Required work: Give the count of lines in the entries that include "Dominiko", and write nothing besides it.

Page images and extracted text
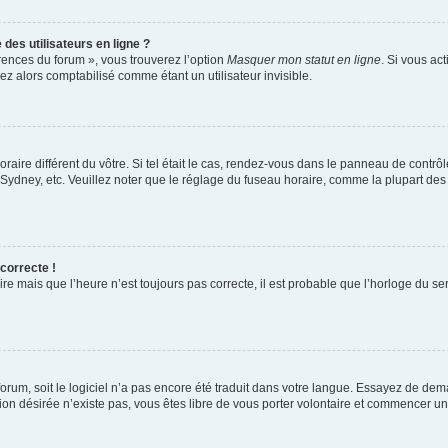
des utilisateurs en ligne ?
érences du forum », vous trouverez l’option
Masquer mon statut en ligne
. Si vous ac
 alors comptabilisé comme étant un utilisateur invisible.
oraire différent du vôtre. Si tel était le cas, rendez-vous dans le panneau de contrôle
dney, etc. Veuillez noter que le réglage du fuseau horaire, comme la plupart des au
 correcte !
re mais que l’heure n’est toujours pas correcte, il est probable que l’horloge du ser
 forum, soit le logiciel n’a pas encore été traduit dans votre langue. Essayez de dem
ction désirée n’existe pas, vous êtes libre de vous porter volontaire et commencer u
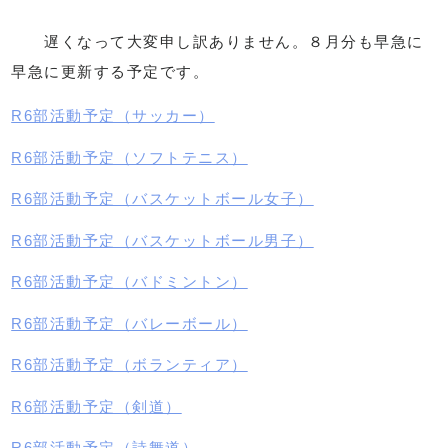
遅くなって大変申し訳ありません。８月分も早急に
早急に更新する予定です。
R6部活動予定（サッカー）
R6部活動予定（ソフトテニス）
R6部活動予定（バスケットボール女子）
R6部活動予定（バスケットボール男子）
R6部活動予定（バドミントン）
R6部活動予定（バレーボール）
R6部活動予定（ボランティア）
R6部活動予定（剣道）
R6部活動予定（詩舞道）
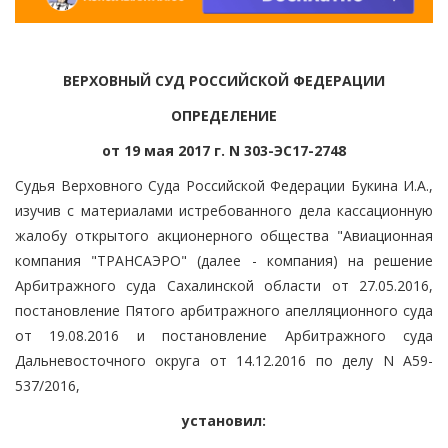
ВЕРХОВНЫЙ СУД РОССИЙСКОЙ ФЕДЕРАЦИИ
ОПРЕДЕЛЕНИЕ
от 19 мая 2017 г. N 303-ЭС17-2748
Судья Верховного Суда Российской Федерации Букина И.А.,
изучив с материалами истребованного дела кассационную
жалобу открытого акционерного общества "Авиационная
компания "ТРАНСАЭРО" (далее - компания) на решение
Арбитражного суда Сахалинской области от 27.05.2016,
постановление Пятого арбитражного апелляционного суда
от 19.08.2016 и постановление Арбитражного суда
Дальневосточного округа от 14.12.2016 по делу N А59-
537/2016,
установил:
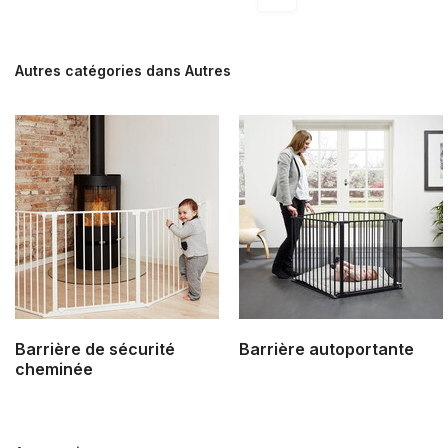
Autres catégories dans Autres
Barrière de sécurité
Barrière autoportante
cheminée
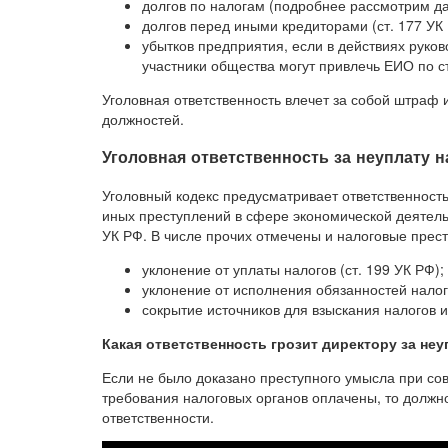
долгов по налогам (подробнее рассмотрим дал
долгов перед иными кредиторами (ст. 177 УК
убытков предприятия, если в действиях руко
участники общества могут привлечь ЕИО по с
Уголовная ответственность влечет за собой штраф 
должностей.
Уголовная ответственность за неуплату н
Уголовный кодекс предусматривает ответственность
иных преступлений в сфере экономической деятельн
УК РФ. В числе прочих отмечены и налоговые прес
уклонение от уплаты налогов (ст. 199 УК РФ);
уклонение от исполнения обязанностей налого
сокрытие источников для взыскания налогов и 
Какая ответственность грозит директору за неуп
Если не было доказано преступного умысла при сов
требования налоговых органов оплачены, то должн
ответственности.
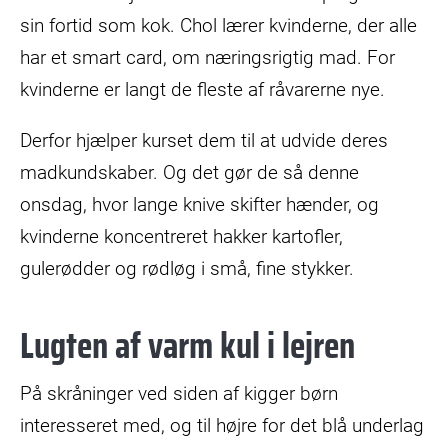
sin fortid som kok. Chol lærer kvinderne, der alle
har et smart card, om næringsrigtig mad. For
kvinderne er langt de fleste af råvarerne nye.
Derfor hjælper kurset dem til at udvide deres
madkundskaber. Og det gør de så denne
onsdag, hvor lange knive skifter hænder, og
kvinderne koncentreret hakker kartofler,
gulerødder og rødløg i små, fine stykker.
Lugten af varm kul i lejren
På skråninger ved siden af kigger børn
interesseret med, og til højre for det blå underlag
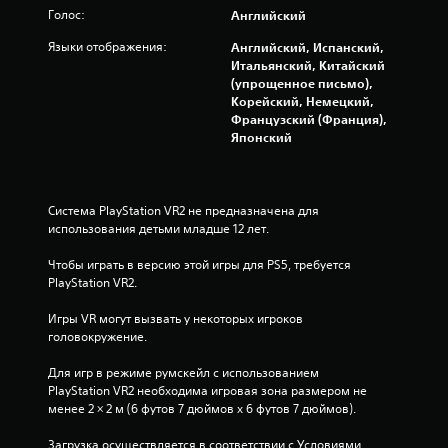
Голос:
Английский
з
Языки отображения:
Английский, Испанский,
в
Итальянский, Китайский
(упрощенное письмо),
е
Корейский, Немецкий,
Французский (Франция),
з
Японский
д
н
Система PlayStation VR2 не предназначена для 
использования детьми младше 12 лет.
а
Чтобы играть в версию этой игры для PS5, требуется 
о
PlayStation VR2.
с
Игры VR могут вызвать у некоторых игроков 
головокружение.
н
Для игр в режиме румскейл с использованием 
о
PlayStation VR2 необходима игровая зона размером не 
менее 2 × 2 м (6 футов 7 дюймов х 6 футов 7 дюймов).
в
Загрузка осуществляется в соответствии с Условиями 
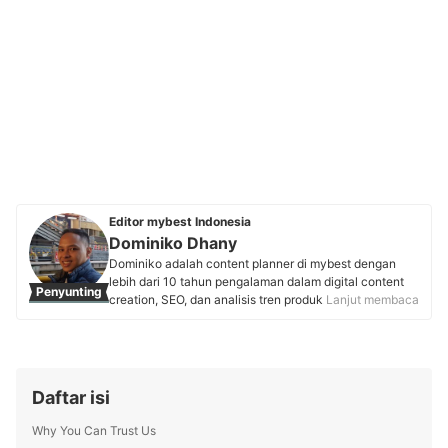
Editor mybest Indonesia
Dominiko Dhany
Dominiko adalah content planner di mybest dengan
lebih dari 10 tahun pengalaman dalam digital content
Penyunting
creation, SEO, dan analisis tren produk. Memulai karier
Lanjut membaca
di Kaskus sebagai writer dan strategist, ia mengasah
keterampilan dalam content marketing, review produk,
hingga copywriting. Kini, ia aktif berkolaborasi dengan
pakar berbagai industri dan menggunakan riset
berbasis data untuk menyusun rekomendasi produk
Daftar isi
yang akurat, tepercaya, dan bermanfaat bagi pembaca
mybest.
Why You Can Trust Us
Profil Dominiko Dhany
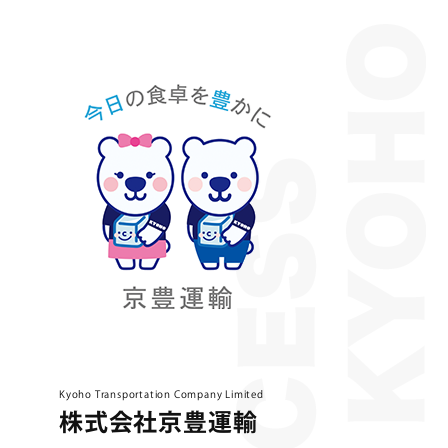
Kyoho Transportation Company Limited
株式会社京豊運輸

Task response: 3